ABOUT THIS EXERCISE
An exact copy of the data is needed, one that excludes all pictures.

SUPPLIED DATA
________________________________________
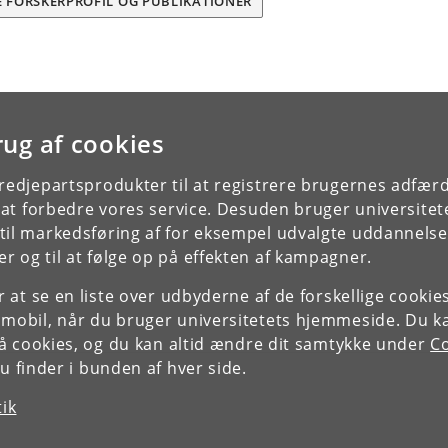
E FORSKERPROFIL OG PUBLIKATIONER
rug af cookies
tredjepartsprodukter til at registrere brugernes adfæ
e at forbedre vores service. Desuden bruger universitet
il markedsføring af for eksempel udvalgte uddannelser e
r og til at følge op på effekten af kampagner.
or at se en liste over udbyderne af de forskellige cooki
 mobil, når du bruger universitetets hjemmeside. Du k
slå cookies, og du kan altid ændre dit samtykke under
Co
 finder i bunden af hver side.
tik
________________________________________
EXERCISE OUTPUT
E FORSKERPROFIL OG PUBLIKATIONER
rug af cookies
tredjepartsprodukter til at registrere brugernes adfæ
e at forbedre vores service. Desuden bruger universitet
il markedsføring af for eksempel udvalgte uddannelser e
r og til at følge op på effekten af kampagner.
or at se en liste over udbyderne af de forskellige cooki
 mobil, når du bruger universitetets hjemmeside. Du k
slå cookies, og du kan altid ændre dit samtykke under
Co
 finder i bunden af hver side.
tik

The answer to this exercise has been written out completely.